Having not been able to even establish contact with three oil refineries in the UK in regards to a visit, visiting one abroad seemed like an option. As I was studying metamorphic rock, I looked up an area in an European country (due to affordability) in which I could visit both a metamorphic rock site and an oil refinery. The intention was and has always been to simply just be inside one, looking, listening, smelling the refinery and see for myself the transformation of crude, the different processes taking place and be surrounded by this impressive industrial landscape and absorbe its geometries and phenomenologies. This desire stemmed from wanting to get hold of crude, to be able to study and experiment with the material, and from researching what happens to crude.
I also checked the refinery at night time and I was chased by dogs. In my van, I was able to verify that the 6 gates of the refinery had armed security in vast amounts, and security dogs within the fenced perimetered of the complex as well as outside.
The natural beauty of the place, its isolation, in contrast with such epic engineering structures, made me think of situationist thinking and Man as an agent. Simultaneously, as I was really close to the sea and a tempest was emerging, the naturual agency of the thuding and crashing waves in contrast with the stench of petroleum in the air (especially at night time) gave me an experience of extremes in one place.

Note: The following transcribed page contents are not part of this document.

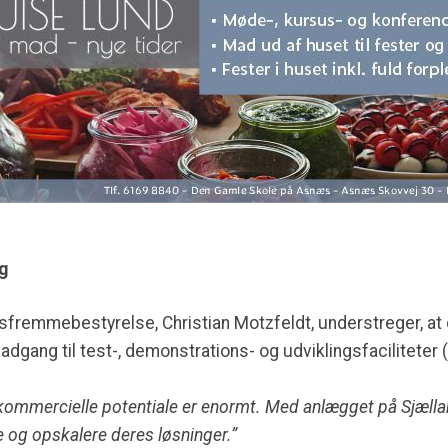
g
fremmebestyrelse, Christian Motzfeldt, understreger, at 
dgang til test-, demonstrations- og udviklingsfaciliteter 
 kommercielle potentiale er enormt. Med anlægget på Sjælland 
e og opskalere deres løsninger.”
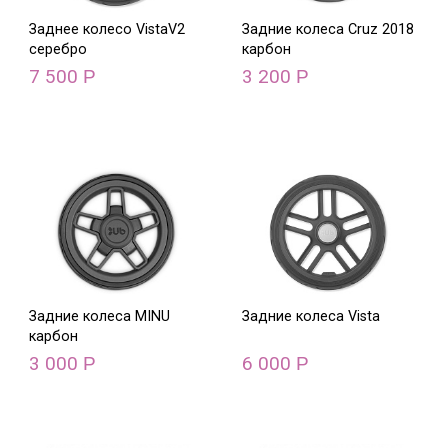
Заднее колесо VistaV2
Задние колеса Cruz 2018
серебро
карбон
7 500
3 200
Р
Р
Задние колеса MINU
Задние колеса Vista
карбон
3 000
6 000
Р
Р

This visit also gave me access to other information. Since there was a tanker (loading or unloading it wasn't clear) on the port, I tried to investigate the history of this vessel, named Aldebarran. I ended up monitoring its movements on the maritime traffic website for over a month. Hoisting a flag from the Bahamas, this vessel circulates between ports and refineries within the Black Sea, the Sea of Marmara and the Mediterranean sea, right through the Bosphorus and Dardanelles straits. It supplies Italy, Greece, Turkey, Bulgaria and Romania that I have monitored.